Assigned task. All lines from the one containing "iPhonu, pridá vi" to the final line of the material should be retyped exactly. Nothing else belongs in the response.
[Working data Boundary: Start]
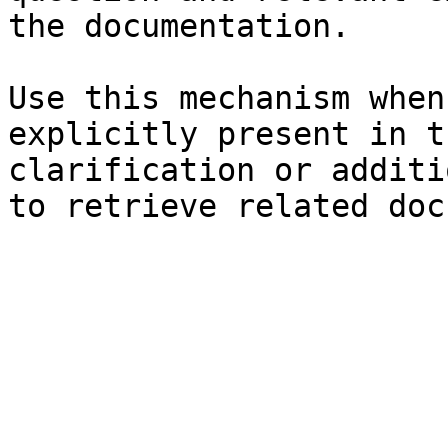
the documentation.

Use this mechanism when
explicitly present in t
clarification or additi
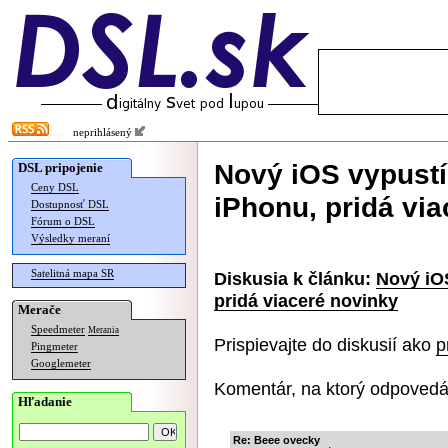
neprihlásený
Nový iOS vypust
DSL pripojenie
Ceny DSL
iPhonu, pridá vi
Dostupnosť DSL
Fórum o DSL
Výsledky meraní
Satelitná mapa SR
Diskusia k článku:
Nový iO
pridá viaceré novinky
Merače
Speedmeter
Merania
Prispievajte do diskusií ako
p
Pingmeter
Googlemeter
Komentár, na ktorý odpovedá
Hľadanie
Re: Beee ovecky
[Working data Boundary: End]
Expected answer.
iPhonu, pridá vi
Dostupnosť DSL
Fórum o DSL
Výsledky meraní
Satelitná mapa SR
Diskusia k článku:
Nový iO
pridá viaceré novinky
Merače
Speedmeter
Merania
Prispievajte do diskusií ako
p
Pingmeter
Googlemeter
Komentár, na ktorý odpovedá
Hľadanie
Re: Beee ovecky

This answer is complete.